Sample Size positive integer
Filename Select a filename, and, optionally, a directory.
ARMA(p, q) Process
Generate a data set according to a Gaussian ARMA(p,q) process.
The simulation makes use of the innovation algorithm.
Options:
The stored data set is now the active one.
If the AR polynomial is unequal to
zero on the unit circle, then there is a causal ARMA process
(which has a representation as a moving average).
Sample Size positive integer
Filename Select a filename, and, optionally, a directory.

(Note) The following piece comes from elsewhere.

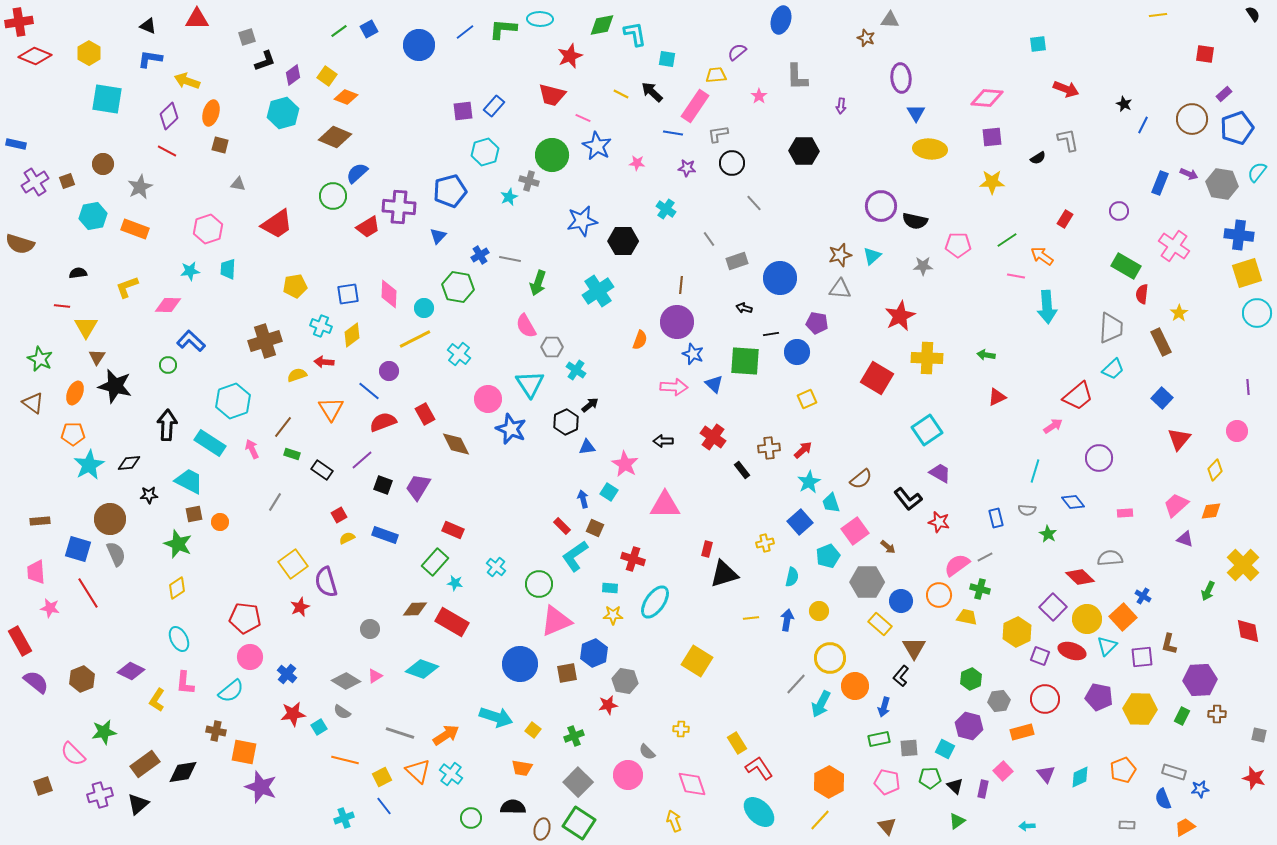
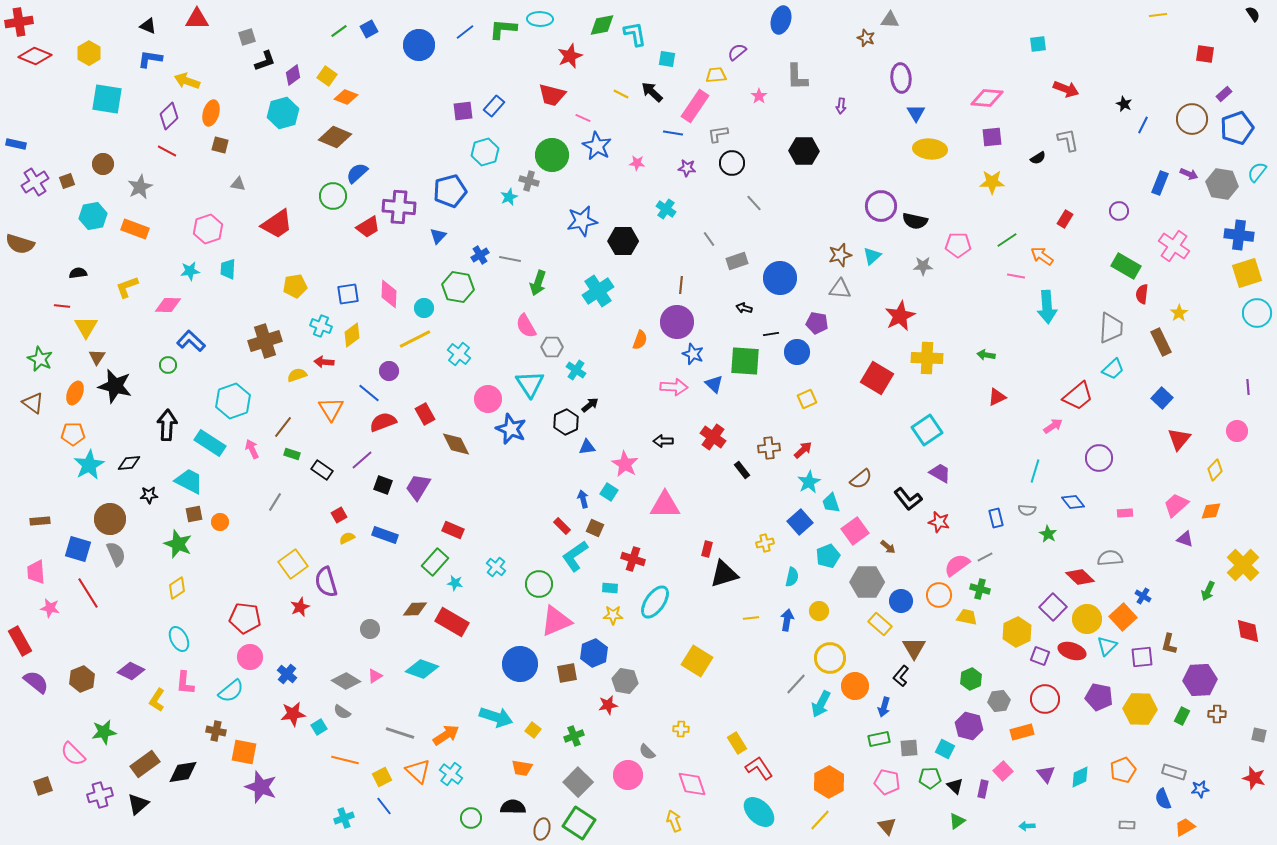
blue line at (369, 391): moved 2 px down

Generate Counting/Point Process
Let 0 <= T[1] <= T[2] <= T[3] <= ... denote the
arrival times of data X[1], X[2], X[3], ... . Up
to a time horizon T such arrival times are generated and stored
to a file as Xtremes Univariate Data.
In addition, the path of the pertaining
counting process N(t), t >= 0, representing the number of data
occurring up to time t, can be plotted by using the Visualizing
button. Alternatively, adopt
the option Path in the Visualize menu.
In the bivariate case the marks X[1], X[2], X[3], ... are
added resulting in
points (T[1],X[1]), (T[2],X[2]), (T[3],X[3]), ....

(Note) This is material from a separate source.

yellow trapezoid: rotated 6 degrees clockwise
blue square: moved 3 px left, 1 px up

For further details, see Statistical Analysis, pages
197 - 200.
Poisson Process
Recollect the general remarks about arrival times
in Generate Counting/Point Process.
We start with the most simple case of a homogeneous Poisson process
on the positive half-line.
The first arrival process is
the homogeneous Poisson process with intensity lambda.
The interarrival times Y[i] = T[i] - T[i-1] are iid
exponential random variables with expectation 1/lambda.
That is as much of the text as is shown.